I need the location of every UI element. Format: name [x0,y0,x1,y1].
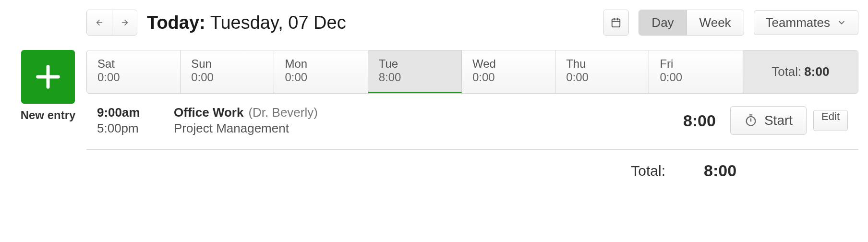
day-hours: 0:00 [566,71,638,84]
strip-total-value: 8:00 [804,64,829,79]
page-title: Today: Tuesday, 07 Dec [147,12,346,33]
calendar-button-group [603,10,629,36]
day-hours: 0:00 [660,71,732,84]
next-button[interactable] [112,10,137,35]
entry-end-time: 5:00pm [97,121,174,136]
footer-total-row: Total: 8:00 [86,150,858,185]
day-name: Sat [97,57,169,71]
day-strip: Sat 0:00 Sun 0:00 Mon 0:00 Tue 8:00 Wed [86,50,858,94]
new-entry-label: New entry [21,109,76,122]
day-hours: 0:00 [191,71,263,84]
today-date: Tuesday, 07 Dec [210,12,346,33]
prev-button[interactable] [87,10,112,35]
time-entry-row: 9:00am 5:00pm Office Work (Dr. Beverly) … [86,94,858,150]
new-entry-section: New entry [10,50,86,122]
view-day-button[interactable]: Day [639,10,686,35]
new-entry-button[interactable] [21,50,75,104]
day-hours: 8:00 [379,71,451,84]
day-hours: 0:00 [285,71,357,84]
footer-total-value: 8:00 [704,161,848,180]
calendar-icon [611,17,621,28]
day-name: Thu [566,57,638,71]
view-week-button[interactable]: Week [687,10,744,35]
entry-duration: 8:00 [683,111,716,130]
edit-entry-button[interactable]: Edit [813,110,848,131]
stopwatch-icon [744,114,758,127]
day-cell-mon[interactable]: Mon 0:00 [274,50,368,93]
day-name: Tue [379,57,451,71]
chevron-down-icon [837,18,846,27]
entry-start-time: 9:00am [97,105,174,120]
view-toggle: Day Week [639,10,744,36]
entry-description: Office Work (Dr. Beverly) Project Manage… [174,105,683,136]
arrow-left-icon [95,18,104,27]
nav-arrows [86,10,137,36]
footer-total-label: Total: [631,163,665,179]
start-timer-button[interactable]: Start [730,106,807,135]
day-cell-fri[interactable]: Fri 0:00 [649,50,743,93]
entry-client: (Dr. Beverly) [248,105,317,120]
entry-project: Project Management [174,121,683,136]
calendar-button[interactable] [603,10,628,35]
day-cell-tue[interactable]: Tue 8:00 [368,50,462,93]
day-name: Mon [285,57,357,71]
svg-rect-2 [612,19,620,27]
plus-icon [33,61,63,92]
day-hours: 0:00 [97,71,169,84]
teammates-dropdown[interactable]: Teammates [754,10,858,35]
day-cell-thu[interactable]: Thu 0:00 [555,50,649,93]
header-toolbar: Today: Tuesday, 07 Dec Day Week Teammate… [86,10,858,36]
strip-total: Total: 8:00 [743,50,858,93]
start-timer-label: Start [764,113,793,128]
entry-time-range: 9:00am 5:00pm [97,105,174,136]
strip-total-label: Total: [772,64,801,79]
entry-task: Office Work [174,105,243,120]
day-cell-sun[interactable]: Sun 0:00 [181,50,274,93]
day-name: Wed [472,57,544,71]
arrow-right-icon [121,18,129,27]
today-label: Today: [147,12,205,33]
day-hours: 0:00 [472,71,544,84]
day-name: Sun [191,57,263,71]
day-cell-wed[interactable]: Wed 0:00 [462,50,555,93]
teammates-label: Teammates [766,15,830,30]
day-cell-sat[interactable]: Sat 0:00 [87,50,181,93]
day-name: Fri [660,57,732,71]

____

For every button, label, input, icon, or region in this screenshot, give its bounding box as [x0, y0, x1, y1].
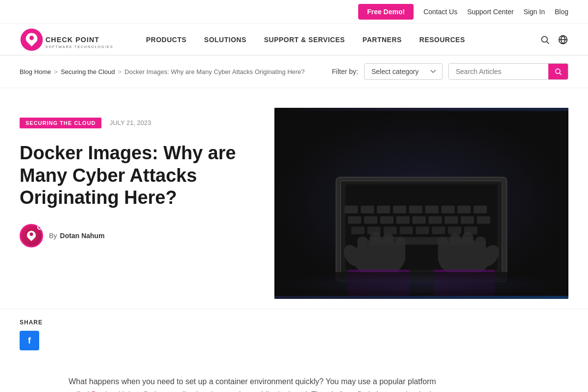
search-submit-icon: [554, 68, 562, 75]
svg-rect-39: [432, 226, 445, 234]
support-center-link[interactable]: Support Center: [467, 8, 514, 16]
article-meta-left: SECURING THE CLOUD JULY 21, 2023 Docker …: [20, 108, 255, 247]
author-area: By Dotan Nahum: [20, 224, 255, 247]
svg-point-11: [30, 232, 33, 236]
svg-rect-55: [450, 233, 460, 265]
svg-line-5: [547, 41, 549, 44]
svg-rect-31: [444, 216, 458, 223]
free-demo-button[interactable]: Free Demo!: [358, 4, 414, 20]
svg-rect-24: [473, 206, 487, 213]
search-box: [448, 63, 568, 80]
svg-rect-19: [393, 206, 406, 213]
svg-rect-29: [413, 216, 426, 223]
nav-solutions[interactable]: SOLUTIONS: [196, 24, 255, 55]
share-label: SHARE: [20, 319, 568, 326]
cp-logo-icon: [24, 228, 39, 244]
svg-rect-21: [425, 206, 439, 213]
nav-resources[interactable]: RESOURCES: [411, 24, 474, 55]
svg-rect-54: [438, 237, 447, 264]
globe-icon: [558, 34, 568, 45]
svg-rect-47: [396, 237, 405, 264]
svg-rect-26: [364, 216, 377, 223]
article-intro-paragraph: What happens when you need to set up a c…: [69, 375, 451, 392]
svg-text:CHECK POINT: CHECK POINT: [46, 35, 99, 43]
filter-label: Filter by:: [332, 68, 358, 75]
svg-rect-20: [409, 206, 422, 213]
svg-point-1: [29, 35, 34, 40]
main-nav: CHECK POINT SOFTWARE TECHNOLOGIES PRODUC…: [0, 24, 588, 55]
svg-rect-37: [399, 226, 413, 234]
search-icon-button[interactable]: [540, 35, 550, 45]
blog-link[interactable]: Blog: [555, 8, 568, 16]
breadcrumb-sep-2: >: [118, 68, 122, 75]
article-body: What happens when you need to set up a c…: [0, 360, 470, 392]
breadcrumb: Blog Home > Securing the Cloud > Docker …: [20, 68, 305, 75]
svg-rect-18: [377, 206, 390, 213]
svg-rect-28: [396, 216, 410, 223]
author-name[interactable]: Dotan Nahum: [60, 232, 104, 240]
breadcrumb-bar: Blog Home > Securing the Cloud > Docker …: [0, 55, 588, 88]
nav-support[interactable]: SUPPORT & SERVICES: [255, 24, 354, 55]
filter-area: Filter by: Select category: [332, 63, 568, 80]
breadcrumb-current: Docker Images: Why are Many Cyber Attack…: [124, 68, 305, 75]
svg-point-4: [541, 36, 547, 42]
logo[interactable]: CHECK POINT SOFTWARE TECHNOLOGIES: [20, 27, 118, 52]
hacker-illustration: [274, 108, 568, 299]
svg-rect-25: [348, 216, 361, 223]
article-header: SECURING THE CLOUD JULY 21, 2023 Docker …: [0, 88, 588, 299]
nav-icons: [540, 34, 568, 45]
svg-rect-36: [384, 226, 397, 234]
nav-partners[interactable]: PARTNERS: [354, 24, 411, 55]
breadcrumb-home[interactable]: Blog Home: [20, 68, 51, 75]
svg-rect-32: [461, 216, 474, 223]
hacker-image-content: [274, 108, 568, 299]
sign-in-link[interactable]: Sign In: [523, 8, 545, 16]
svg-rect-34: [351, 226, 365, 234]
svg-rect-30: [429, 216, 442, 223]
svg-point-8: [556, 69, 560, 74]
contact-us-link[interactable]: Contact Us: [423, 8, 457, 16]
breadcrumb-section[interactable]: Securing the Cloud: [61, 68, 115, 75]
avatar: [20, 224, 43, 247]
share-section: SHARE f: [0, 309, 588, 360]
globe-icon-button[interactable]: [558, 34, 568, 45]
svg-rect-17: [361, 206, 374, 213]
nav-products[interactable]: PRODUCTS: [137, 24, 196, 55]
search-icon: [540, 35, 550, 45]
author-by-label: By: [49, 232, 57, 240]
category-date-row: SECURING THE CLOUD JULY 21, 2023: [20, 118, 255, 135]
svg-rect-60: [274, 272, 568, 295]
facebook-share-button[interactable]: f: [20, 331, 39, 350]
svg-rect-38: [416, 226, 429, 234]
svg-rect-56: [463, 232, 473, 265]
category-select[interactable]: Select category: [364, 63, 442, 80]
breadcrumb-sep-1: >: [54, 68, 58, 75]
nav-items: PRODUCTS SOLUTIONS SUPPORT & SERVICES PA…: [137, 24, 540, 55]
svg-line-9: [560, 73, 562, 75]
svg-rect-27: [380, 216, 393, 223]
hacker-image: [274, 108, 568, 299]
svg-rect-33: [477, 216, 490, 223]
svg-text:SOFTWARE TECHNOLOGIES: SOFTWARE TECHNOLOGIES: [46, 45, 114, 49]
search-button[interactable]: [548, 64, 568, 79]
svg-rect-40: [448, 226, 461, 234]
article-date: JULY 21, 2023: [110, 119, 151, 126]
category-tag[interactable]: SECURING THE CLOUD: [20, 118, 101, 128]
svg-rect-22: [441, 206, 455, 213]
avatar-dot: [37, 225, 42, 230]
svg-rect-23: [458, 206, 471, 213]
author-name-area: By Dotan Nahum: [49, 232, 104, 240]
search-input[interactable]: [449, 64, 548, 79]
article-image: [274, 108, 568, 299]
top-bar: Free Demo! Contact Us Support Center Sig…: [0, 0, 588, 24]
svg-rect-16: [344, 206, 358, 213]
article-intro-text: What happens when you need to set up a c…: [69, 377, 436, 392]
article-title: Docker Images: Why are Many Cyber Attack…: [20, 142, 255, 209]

____

TASK TO COMPLETE —
From the listing above, pick out each line where the word "name" appears.

OUTPUT OF THE EXERCISE —
I need the location of every UI element. Format: name [x0,y0,x1,y1].
day-name: Sat [97,57,169,71]
day-name: Thu [566,57,638,71]
day-name: Tue [379,57,451,71]
day-name: Mon [285,57,357,71]
day-name: Wed [472,57,544,71]
day-name: Sun [191,57,263,71]
day-name: Fri [660,57,732,71]
author-name[interactable]: Dotan Nahum: [60, 232, 104, 240]
author-name-area: By Dotan Nahum: [49, 232, 104, 240]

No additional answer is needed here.